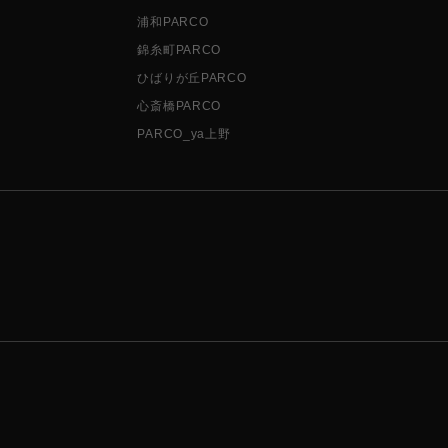
浦和PARCO
錦糸町PARCO
ひばりが丘PARCO
心斎橋PARCO
PARCO_ya上野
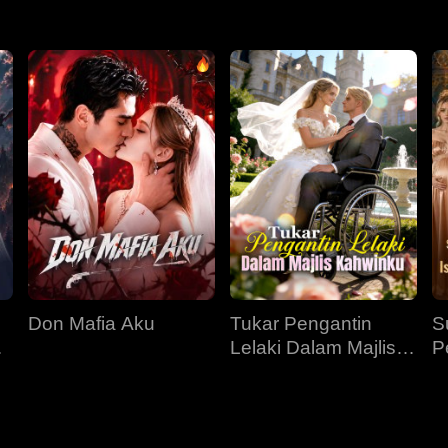
Don Mafia Aku
Tukar Pengantin
S
am
Lelaki Dalam Majlis
P
Kahwinku
S
M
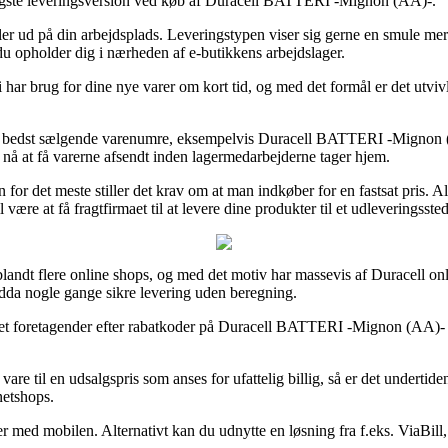
illigste leveringsversion ved køb af Duracell BATTERI -Mignon (AA)-.
er ud på din arbejdsplads. Leveringstypen viser sig gerne en smule mere
du opholder dig i nærheden af e-butikkens arbejdslager.
 har brug for dine nye varer om kort tid, og med det formål er det utviv
res bedst sælgende varenumre, eksempelvis Duracell BATTERI -Mignon 
n nå at få varerne afsendt inden lagermedarbejderne tager hjem.
or det meste stiller det krav om at man indkøber for en fastsat pris. Al
re at få fragtfirmaet til at levere dine produkter til et udleveringssted
 blandt flere online shops, og med det motiv har massevis af Duracell onli
endda nogle gange sikre levering uden beregning.
ernet foretagender efter rabatkoder på Duracell BATTERI -Mignon (AA)- 
re til en udsalgspris som anses for ufattelig billig, så er det undertide
netshops.
nger med mobilen. Alternativt kan du udnytte en løsning fra f.eks. ViaBil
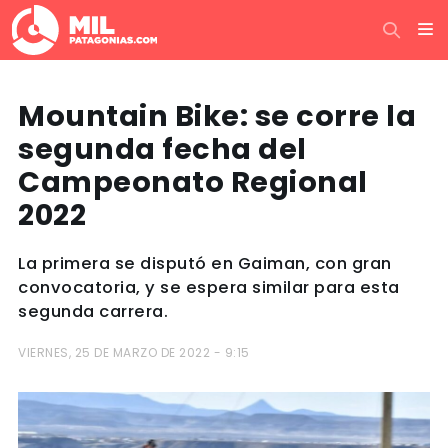
Mountain Bike: se corre la
segunda fecha del
Campeonato Regional
2022
La primera se disputó en Gaiman, con gran
convocatoria, y se espera similar para esta
segunda carrera.
VIERNES, 25 DE MARZO DE 2022 - 9:15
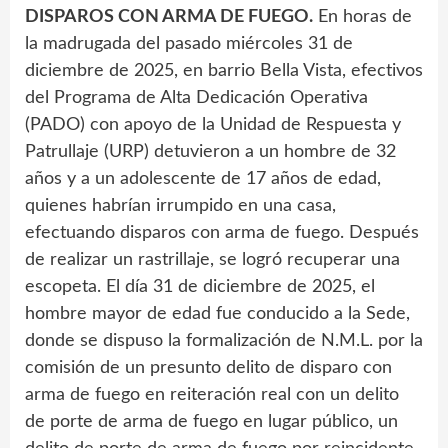
DISPAROS CON ARMA DE FUEGO.
En horas de
la madrugada del pasado miércoles 31 de
diciembre de 2025, en barrio Bella Vista, efectivos
del Programa de Alta Dedicación Operativa
(PADO) con apoyo de la Unidad de Respuesta y
Patrullaje (URP) detuvieron a un hombre de 32
años y a un adolescente de 17 años de edad,
quienes habrían irrumpido en una casa,
efectuando disparos con arma de fuego. Después
de realizar un rastrillaje, se logró recuperar una
escopeta. El día 31 de diciembre de 2025, el
hombre mayor de edad fue conducido a la Sede,
donde se dispuso la formalización de N.M.L. por la
comisión de un presunto delito de disparo con
arma de fuego en reiteración real con un delito
de porte de arma de fuego en lugar público, un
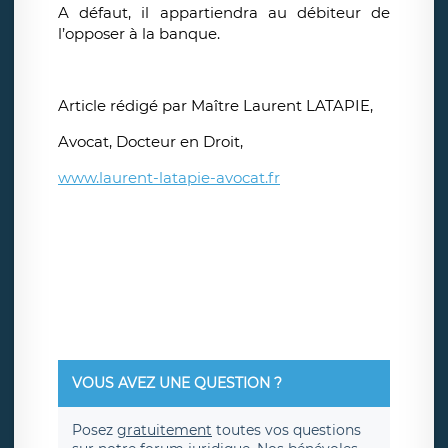
A défaut, il appartiendra au débiteur de
l’opposer à la banque.
Article rédigé par Maître Laurent LATAPIE,
Avocat, Docteur en Droit,
www.laurent-latapie-avocat.fr
VOUS AVEZ UNE QUESTION ?
Posez
gratuitement
toutes vos questions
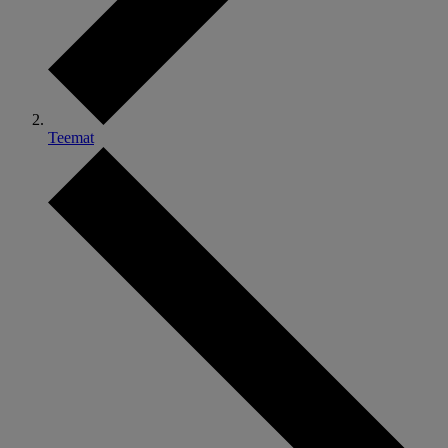
Teemat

- _INSTRUCTIONS FOR THE TASK_: Reproduce exactly the part of the records above that begins at the line holding "Article rédigé par" and ends at the final line, both included, leaving out the pictures.

- _OUTPUT_:
Article rédigé par Maître Laurent LATAPIE,
Avocat, Docteur en Droit,
www.laurent-latapie-avocat.fr
VOUS AVEZ UNE QUESTION ?
Posez
gratuitement
toutes vos questions
Teemat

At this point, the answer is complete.